118 eyes of 87 patients were included. A mean of 9.74 ± 2.13 injections in the first and 7.63 ± 2.29 in the second year were applied. There were significant gains of BCVA and reductions in central retinal thickness from baseline to 12 and 24 months (all p < 0.001). Percentage of eyes with an intact inner segment/outer segment (IS/OS) junction increased from 15.3% at baseline to 42.1% at 24 months (p < 0.001). An intact IS/OS junction at baseline increased the probability of having a dry retina after 12 months by 79.3% (p = 0.017) and after 24 months by 88.1% (p = 0.040). Less IS/OS disruption at baseline predicted longer maximum recurrence-free treatment intervals at 2 years (r = -0.345, p < 0.001) and better BCVA at 1 year (r = -0.347, p < 0.001). Baseline bigger intraretinal cysts were associated with more IS/OS disruption at 24 months (r = 0.305, p = 0.007). Younger age and lower BCVA at baseline were predictive for a higher BCVA gain at 24 months (p = 0.046, p < 0.001).

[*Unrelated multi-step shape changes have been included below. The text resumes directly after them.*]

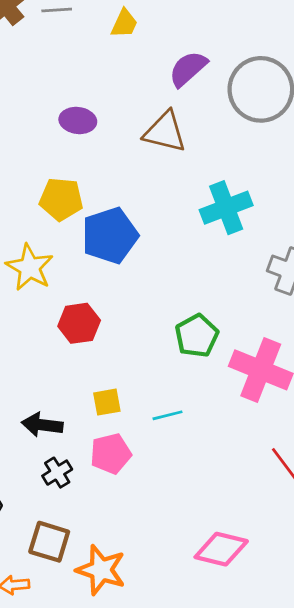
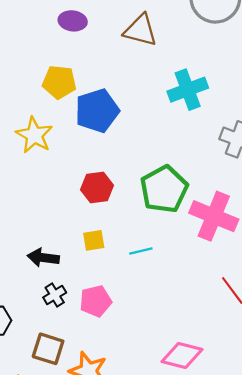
red hexagon: (79, 323) -> (97, 187), moved
green pentagon: (197, 336) -> (164, 189), size x1.4
pink pentagon: (111, 454) -> (96, 301), moved

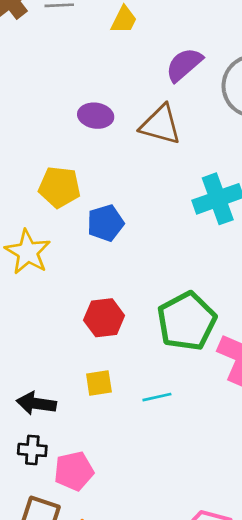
purple ellipse: (73, 21) -> (96, 116), moved
blue pentagon: (97, 111) -> (105, 223), size x0.7
black cross: (55, 295) -> (32, 450), moved, turned 35
pink pentagon: (96, 301) -> (74, 471), moved

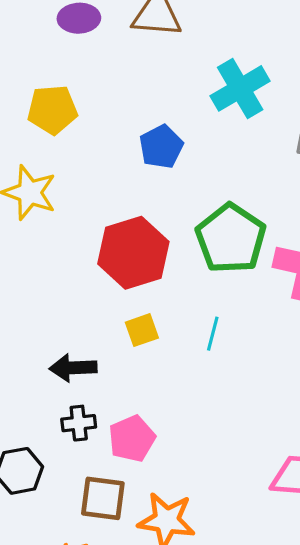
blue pentagon: (105, 223) -> (161, 147), moved
red hexagon: (104, 318) -> (133, 253), size x1.5
cyan line: (157, 397) -> (213, 334), turned -52

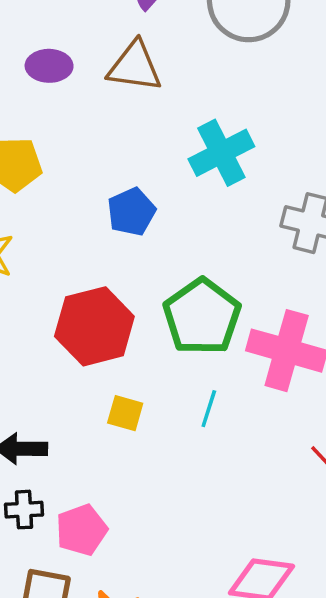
yellow square: (142, 330) -> (125, 413), moved, turned 32
cyan line: (213, 334) -> (209, 409), moved

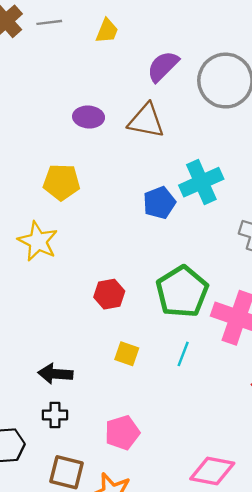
blue pentagon: (131, 212) -> (159, 203), moved
red hexagon: (94, 326) -> (109, 294), size x0.6
pink pentagon: (81, 530) -> (122, 433), moved

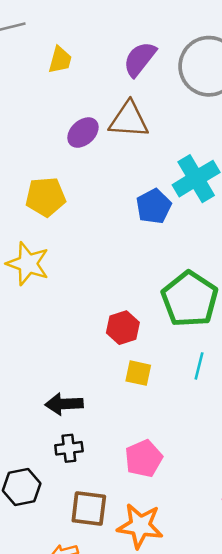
yellow trapezoid: (107, 31) -> (60, 60), moved
purple ellipse: (89, 117) -> (83, 133), moved, turned -40
red hexagon: (109, 294) -> (123, 328), moved

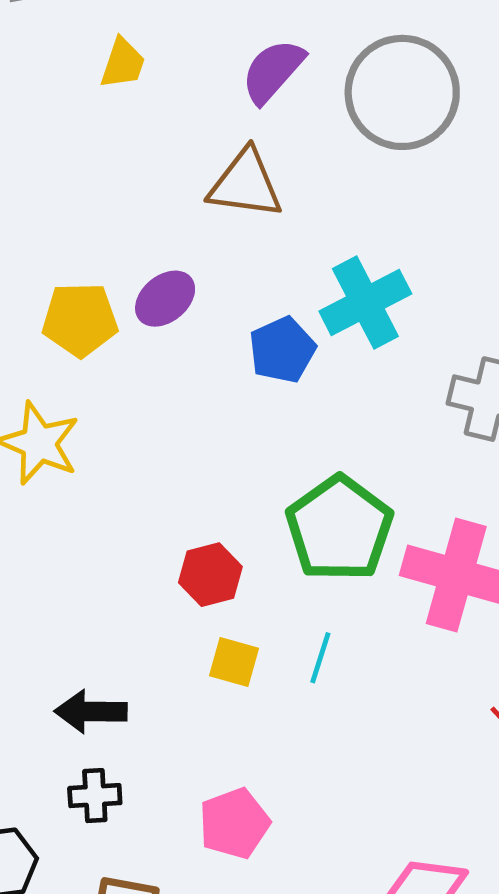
purple ellipse: (83, 133) -> (165, 299), moved
cyan line: (199, 366) -> (320, 658), moved

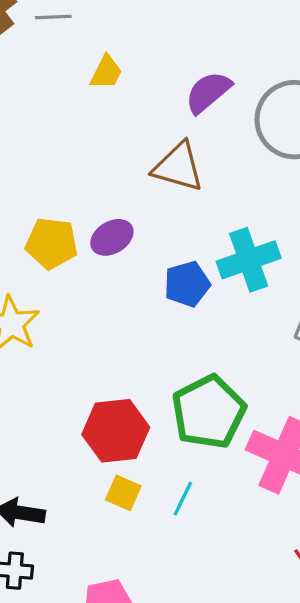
red hexagon: (210, 575) -> (116, 431), size x1.5

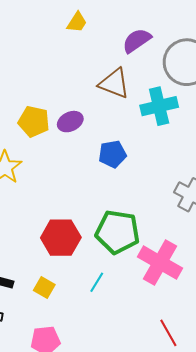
cyan cross: (249, 260) -> (159, 106), moved
green pentagon: (209, 412) -> (118, 232), turned 30
yellow square: (123, 493) -> (44, 288), moved

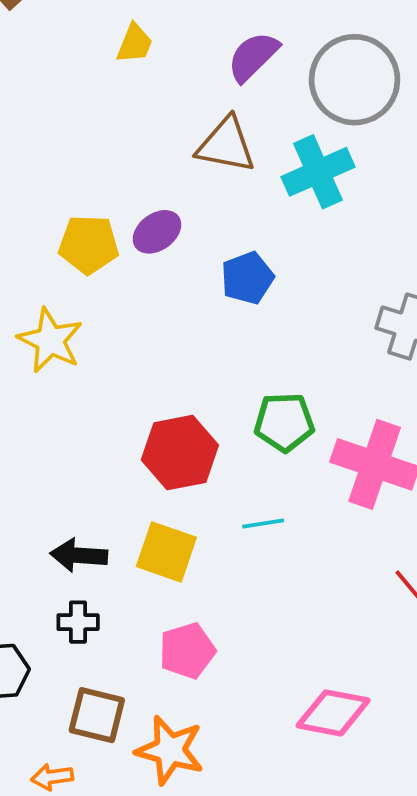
green pentagon: (118, 232) -> (284, 422), size x0.7
cyan line: (97, 282) -> (263, 524), turned 60
yellow square: (44, 288) -> (166, 552), size x1.5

Ranibizumab applied in a TER without loading dose in DME significantly improves visual acuity and retinal anatomical structure throughout 2 years. The evaluated predictors might help guide routine clinical treatment in DME.

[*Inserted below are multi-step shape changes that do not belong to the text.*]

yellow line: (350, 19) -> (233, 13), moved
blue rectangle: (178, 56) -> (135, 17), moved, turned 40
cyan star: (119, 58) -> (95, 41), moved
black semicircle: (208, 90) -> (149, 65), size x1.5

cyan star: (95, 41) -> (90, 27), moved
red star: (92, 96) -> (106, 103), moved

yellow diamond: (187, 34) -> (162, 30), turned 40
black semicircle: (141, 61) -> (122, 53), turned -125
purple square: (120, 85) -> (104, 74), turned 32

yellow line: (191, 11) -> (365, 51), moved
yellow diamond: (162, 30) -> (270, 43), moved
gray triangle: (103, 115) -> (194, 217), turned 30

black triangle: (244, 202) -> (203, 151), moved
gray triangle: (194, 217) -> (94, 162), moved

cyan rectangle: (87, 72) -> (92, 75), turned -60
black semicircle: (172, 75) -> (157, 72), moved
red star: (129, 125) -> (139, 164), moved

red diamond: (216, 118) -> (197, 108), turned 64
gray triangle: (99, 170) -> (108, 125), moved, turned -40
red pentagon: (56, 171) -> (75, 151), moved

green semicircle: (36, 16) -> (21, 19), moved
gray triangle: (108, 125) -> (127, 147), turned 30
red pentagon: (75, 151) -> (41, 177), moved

本研究旨在评估在接受无负荷剂量雷珠单抗治疗和扩展方案(TER)治疗后,糖尿病性黄斑水肿(DME)的长期功能和形态学结果及其预测因素。
对启动 TER 后 24 个月内的患者数据进行回顾性分析。评估最佳矫正视力(BCVA)、治疗频率以及定量和定性频域光学相干断层扫描(OCT)参数。

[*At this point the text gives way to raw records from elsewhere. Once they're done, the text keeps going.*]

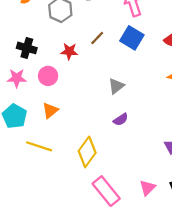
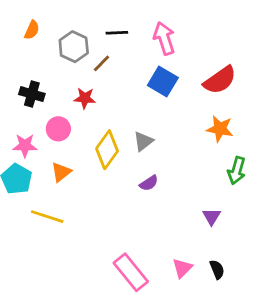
brown line: (97, 38) -> (102, 63), moved
pink star: (17, 78) -> (25, 146), moved
yellow diamond: (87, 152) -> (107, 150), moved

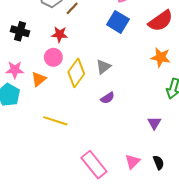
pink circle: (58, 129) -> (53, 57), moved
orange triangle: (61, 172) -> (39, 79), moved
yellow line: (47, 217) -> (55, 121), moved

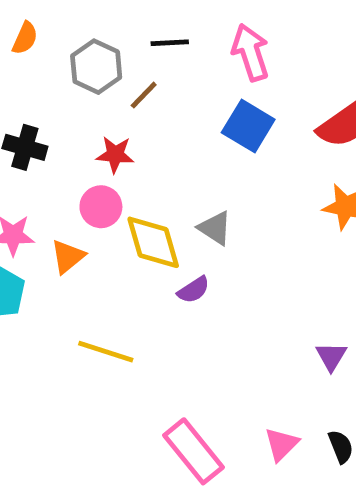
gray triangle: (103, 67) -> (215, 228), turned -49
yellow diamond: (76, 73) -> (153, 242), turned -52
purple semicircle: (107, 98) -> (194, 290), moved

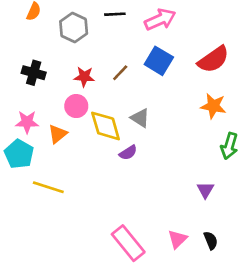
pink arrow: (251, 52) -> (160, 19), turned 84
brown line: (144, 95) -> (120, 73), moved
yellow line: (106, 352) -> (48, 187), moved

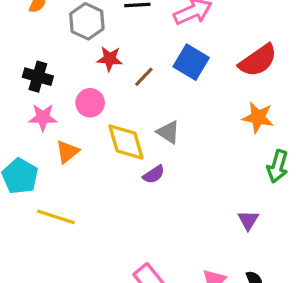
red star: (84, 77) -> (110, 59), moved
pink circle: (76, 106) -> (90, 103), moved
pink star: (27, 122) -> (43, 117), moved

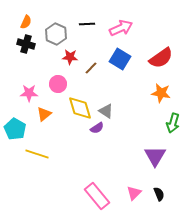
black cross: (38, 77) -> (26, 44), moved
gray triangle: (168, 132) -> (106, 111), moved
purple triangle: (248, 220) -> (155, 156), size x1.6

共纳入 87 例患者的 118 只眼。第 1 年和第 2 年平均注射 9.74±2.13 次和 7.63±2.29 次。从基线到 12 个月和 24 个月,BCVA 显著提高,中心视网膜厚度显著降低(均 P<0.001)。从基线时的 15.3%增加到 24 个月时的 42.1%,有完整内节/外节(IS/OS)连接的眼比例增加(P<0.001)。基线时存在完整的 IS/OS 连接使 12 个月时干性视网膜的可能性增加了 79.3%(P=0.017),24 个月时增加了 88.1%(P=0.040)。基线时 IS/OS 破坏程度较轻,预示着 2 年内最长的无复发治疗间隔更长(r=-0.345,P<0.001),1 年时 BCVA 更好(r=-0.347,P<0.001)。基线时较大的视网膜内囊肿与 24 个月时更大的 IS/OS 破坏有关(r=0.305,P=0.007)。年龄较小和基线时 BCVA 较低与 24 个月时 BCVA 获得更高改善相关(P=0.046,P<0.001)。
雷珠单抗在无负荷剂量的 DME 中应用 TER 方案可显著改善视力和视网膜解剖结构,持续 2 年。评估的预测因素可能有助于指导 DME 的常规临床治疗。